I've asked this hard question dozens of times.  For professional studio photographers, the number is as high as 15%.  The technical elements are in solid control, the success is determined by the photographer's ability to get what he or she needs out of the image.  That can be facial expression, posture, body position, light vs shadow, all the elements that are artistic not a setting.  When we get to field work, the average is much closer to a 6% keep rate.  That means that you feel that 6 out of 100 are really exemplary.  The rest are not necessarily awful, but they aren't five star images.
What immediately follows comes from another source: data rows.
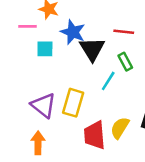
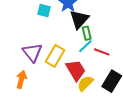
red line: (124, 32) -> (102, 52), moved
green rectangle: (125, 62) -> (87, 33), moved
red trapezoid: (95, 135) -> (76, 70), moved, turned 140

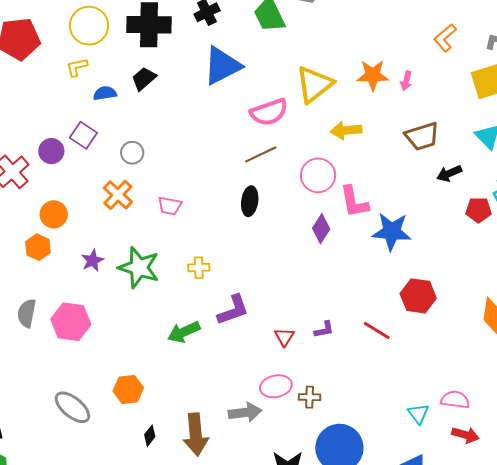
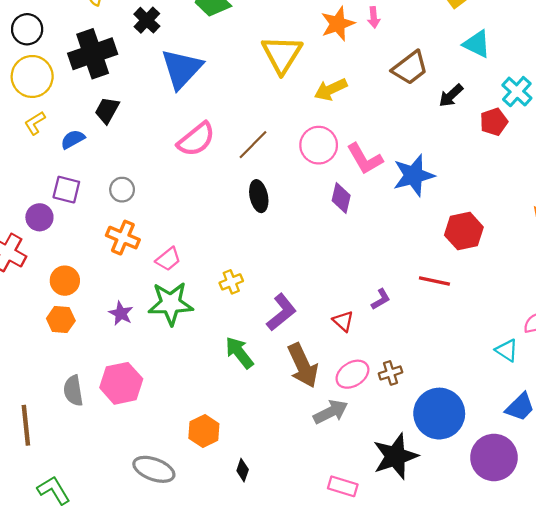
pink semicircle: (269, 112) -> (196, 139), moved
pink trapezoid: (170, 206) -> (168, 259), moved, turned -30
green arrow: (184, 332) -> (239, 353), turned 96
brown arrow: (196, 434) -> (303, 365), moved

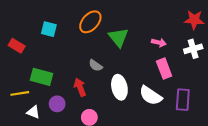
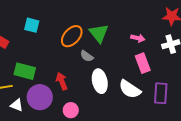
orange ellipse: (90, 22) -> (72, 36), moved
gray semicircle: (96, 65) -> (87, 56), moved
purple circle: (57, 104) -> (40, 97), size x1.6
Can you come back from an all day shoot making hundreds of images and in the end have nothing?  Yes.  And sadly if you say, no, I always have a five star you should stop lying to yourself or step back and check your standards.  Proper exposure does not make a five star image.  Exposure is two stars at best and you need to like it.  Focus is at most three stars.  The higher counts are story, emotional commotion and the ability to make yourself and others feel.

Conclusions

Success is self-defined, never defined by another person, group or meme.  If you make your work look exactly like someone else's that can be an interesting training exercise, and is a good thing to do from time to time, but this work is not differentiating you.  It screams "me too" and in such cases, why would anyone go with someone other than the original.

Success is not about technical settings.  It's not about a look.  It's not about social media validation.  It's not about anything other than what you see.  You can certainly take a different approach, it's your life and your work, do what you will.  However, if you want to feel success, look inwards rather than outward.  Remember, all the critics of the day thought Vincent Van Gogh was a complete incompetent.